İnfial
09 Nis 2016 12:36 Son Güncelleme: 23 Kas 2018 18:27

Kabalığın "önüne yatan" siyaset iyice şaşırmış olmalı!..

Medyaradar medya-siyaset analisti Atilla Akar, son günlerde “önüne yatmak” sözü dolayısıyla giderek hırçınlaşan siyasi söylemi değerlendirdi…

Artık totalde çıldırmış bir siyasi ortamda olduğumuza –zaten biliyordum ama- iyice kanaat getirdim. Bunun için son “Önüne yatmak tartışması”nın izlediği seyre bakmak bile yeterli. Artık hiçbir fren tertibatı kalmayan siyaset kurumunda işlerin nereye vardığı / varabileceğine dair bundan somut örnek olmaz. Hakaretler, alınganlıklar, bilinçli çarpıtmalar gırla gidiyor. Tartışmalar “mahalle kavgası” seviyesinde. Şirazeler kaymış, edep ise hak getire!

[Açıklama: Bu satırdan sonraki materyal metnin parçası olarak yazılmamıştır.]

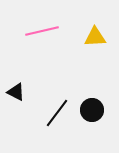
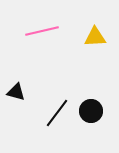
black triangle: rotated 12 degrees counterclockwise
black circle: moved 1 px left, 1 px down
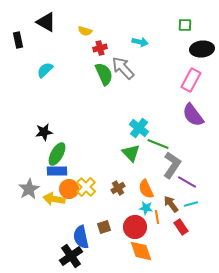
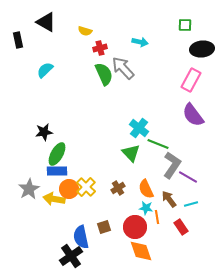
purple line: moved 1 px right, 5 px up
brown arrow: moved 2 px left, 5 px up
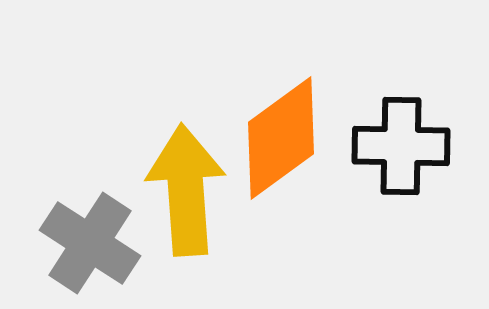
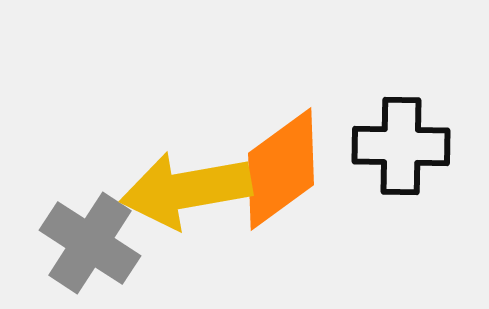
orange diamond: moved 31 px down
yellow arrow: rotated 96 degrees counterclockwise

Üstelik bütün bunların terörün iyice azdığı, neredeyse her gün şehit haberlerinin geldiği bir ortamda yaşanıyor olması durumu hepten acıklı hale getiriyor. Teröre karşı ortak bir “milli duruş”un sergilenememesinin ana nedenlerinden birisi de bu. Siyasi kadrolar belli ki bambaşka dertlerin peşine düşmüşler!

TAAMMÜDEN TIRMANDIRILAN GERİLİM!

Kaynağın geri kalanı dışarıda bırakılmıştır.